Hispanic Society to sell historic coin collection?
By Jason Edward Kaufman. Published online: 02 September 2008
NEW YORK. The Hispanic Society of America has recalled 38,000 coins from the American Numismatic Society (ANS) which have been on loan for more than half a century—and appears to be preparing to sell them.
The valuable collection consists of coins minted in Spain, its dependencies, and the powers that controlled Spain from the 5th century BC until the 20th century. They were deposited at ANS by the organisation’s president and patron Archer Huntington (1870-1955), who was also founder of the Hispanic Society. Ute Wartenberg Kagan, executive director of ANS, estimates that the collection may be worth $30m-$40m, with the Roman gold and silver and a rare 50 excelentes of Ferdinand V and Isabella—the world’s largest struck-gold coin—alone worth perhaps $15m—$20m. Sotheby’s and the London-based coin firm Morton & Eden began creating an inventory and appraising the Roman, Visigoth and Islamic gold coins last month.
A Hispanic Society spokesman says that the trustees “have decided to explore a deaccession [but] no decision has been made on going forward”. But The Art Newspaper has seen a copy of a letter that the Hispanic Society’s director Mitchell Codding sent to Ms Kagan on 25 January 2008 in which he informs her that “the board of trustees adopted a resolution to deaccession the loan collection” with the assistance of Sotheby’s International.
Ms Kagan believes that Huntington intended that the coins remain with the Numismatic Society, and that selling an irreplaceable body of material integrally connected to the Hispanic Society s mission should not be allowed.
Huntington, heir to a vast railroad fortune, amassed the collection before he was 35 and kept it at the Hispanic Society, which houses one of the greatest collections of art and books related to Spain.

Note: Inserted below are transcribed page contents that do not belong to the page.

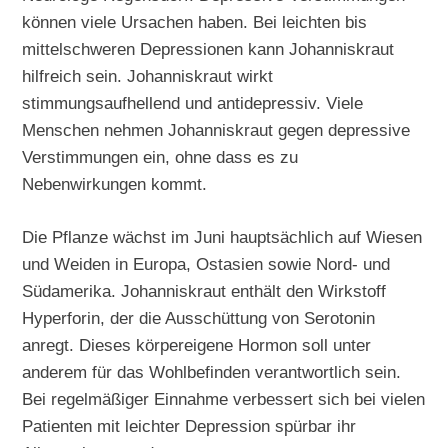
können viele Ursachen haben. Bei leichten bis
mittelschweren Depressionen kann Johanniskraut
hilfreich sein. Johanniskraut wirkt
stimmungsaufhellend und antidepressiv. Viele
Menschen nehmen Johanniskraut gegen depressive
Verstimmungen ein, ohne dass es zu
Nebenwirkungen kommt.
Die Pflanze wächst im Juni hauptsächlich auf Wiesen
und Weiden in Europa, Ostasien sowie Nord- und
Südamerika. Johanniskraut enthält den Wirkstoff
Hyperforin, der die Ausschüttung von Serotonin
anregt. Dieses körpereigene Hormon soll unter
anderem für das Wohlbefinden verantwortlich sein.
Bei regelmäßiger Einnahme verbessert sich bei vielen
Patienten mit leichter Depression spürbar ihr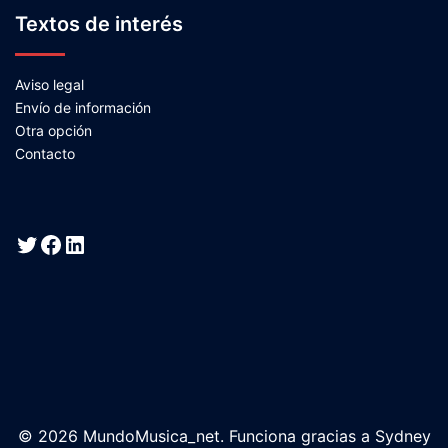
Textos de interés
Aviso legal
Envío de información
Otra opción
Contacto
Twitter
Facebook
LinkedIn
© 2026 MundoMusica_net. Funciona gracias a
Sydney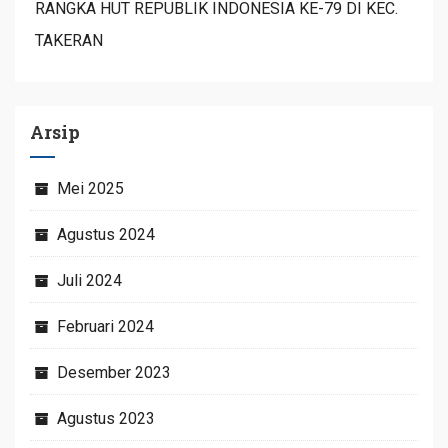
RANGKA HUT REPUBLIK INDONESIA KE-79 DI KEC.
TAKERAN
Arsip
Mei 2025
Agustus 2024
Juli 2024
Februari 2024
Desember 2023
Agustus 2023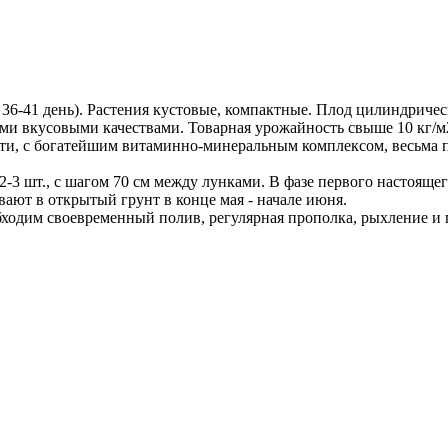
36-41 день). Растения кустовые, компактные. Плод цилиндрически
ными вкусовыми качествами. Товарная урожайность свыше 10 кг/
сти, с богатейшим витаминно-минеральным комплексом, весьма п
 2-3 шт., с шагом 70 см между лунками. В фазе первого настояще
вают в открытый грунт в конце мая - начале июня.
бходим своевременный полив, регулярная прополка, рыхление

In the mid-1940s he placed more than 30,000 coins on indefinite loan to ANS, of which he was then president, and hired a curator to study and publish them. (Additional items were transferred after his death.)
Title to the coins became an issue in early 2007 when the Hispanic Society drew up a “modern” loan agreement. “We signed it in April 2007 and in July received a letter cancelling it and saying we want our coins back,” says Ms Kagan, calling the revised document a “set-up” intended to eliminate any questions of ownership related to the original informal deed of loan. In February 2008, two weeks after the loan expired, the Hispanic Society filed a lawsuit in Supreme Court of New York County demanding the return of the coins, and in April won a judgement that the Hispanic Society alone owned the coins and that ANS must return them.

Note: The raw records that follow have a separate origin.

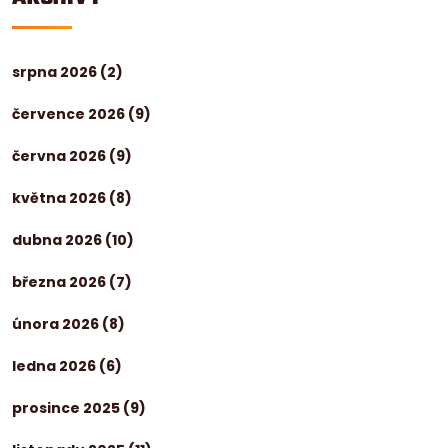
srpna 2026
(2)
července 2026
(9)
června 2026
(9)
května 2026
(8)
dubna 2026
(10)
března 2026
(7)
února 2026
(8)
ledna 2026
(6)
prosince 2025
(9)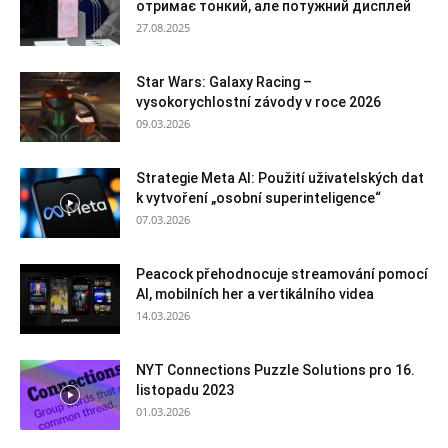
отримає тонкий, але потужний дисплей
27.08.2025
Star Wars: Galaxy Racing –
vysokorychlostní závody v roce 2026
09.03.2026
Strategie Meta AI: Použití uživatelských dat
k vytvoření „osobní superinteligence“
07.03.2026
Peacock přehodnocuje streamování pomocí
AI, mobilních her a vertikálního videa
14.03.2026
NYT Connections Puzzle Solutions pro 16.
listopadu 2023
01.03.2026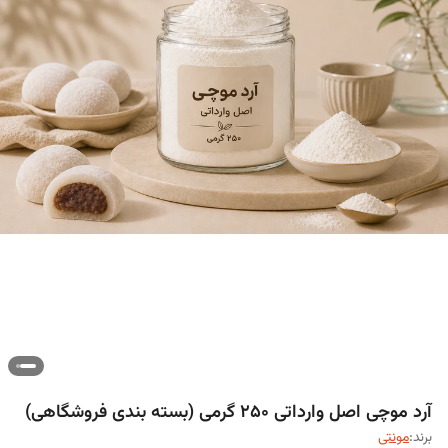
آرد موچی اصل وارداتی ۲۵۰ گرمی (بسته بندی فروشگاهی)
برند:
مونتی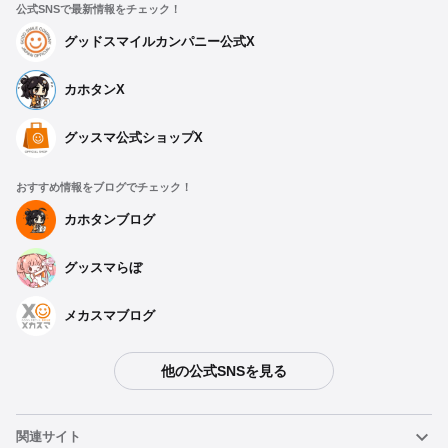
公式SNSで最新情報をチェック！
グッドスマイルカンパニー公式X
カホタンX
グッスマ公式ショップX
おすすめ情報をブログでチェック！
カホタンブログ
グッスマらぼ
メカスマブログ
他の公式SNSを見る
関連サイト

Sotheby’s vice-chairman David Redden helped convince the judge that ANS should make available not only the photographic record that Huntington provided for most of the coins, but also the computer database that ANS subsequently created. “We were told to hand over the entire record and that we had no copyright on this material. We basically gave them a sales catalogue as well as the coins,” Ms Kagan says.
“We will submit a formal letter to the New York attorney general objecting to the sale,” she says, referring to the state official who oversees charities. “We want to point out the violation of Huntington’s very clear intent that nothing would be sold,” she says. The Hispanic spokesman maintains that any sale “would be done with full transparency and in compliance with the rules of the American Association of Museums and applicable laws of the State of New York”.
In recent years the Hispanic Society board altered the founder’s restrictions on sales and deaccessioned a number of valuable objects deemed outside the institution’s Spain-related mission: a 13th-century French ivory Madonna was bought by the Metropolitan Museum in 1999, and two Qurans brought more than $4m at Christie’s London last October, with one dated 1203 selling for $2.32m to a British dealer, a record for a Quran and an Islamic manuscript. But it remains to be seen how the society could justify selling material so integral to its Hispanic collection and identity.
The fear among scholars is that the historic Huntington collection will be broken up. Ms Kagan says ANS donors would not be able raise the funds to buy it, though she would particularly like to acquire the antique items that today cannot be obtained legally because of restrictive patrimony laws.
Some insiders believe the Spanish government may be interested in purchasing the collection en bloc. The Hispanic Society has cultivated close relations with Spain, and sought the government’s financial assistance to move the museum and its holdings from upper Manhattan to a more accessible location in the city centre, but that support never materialised and last year the relocation was abandoned. “We just want to preserve what can be preserved,” she says, “but I am pessimistic.”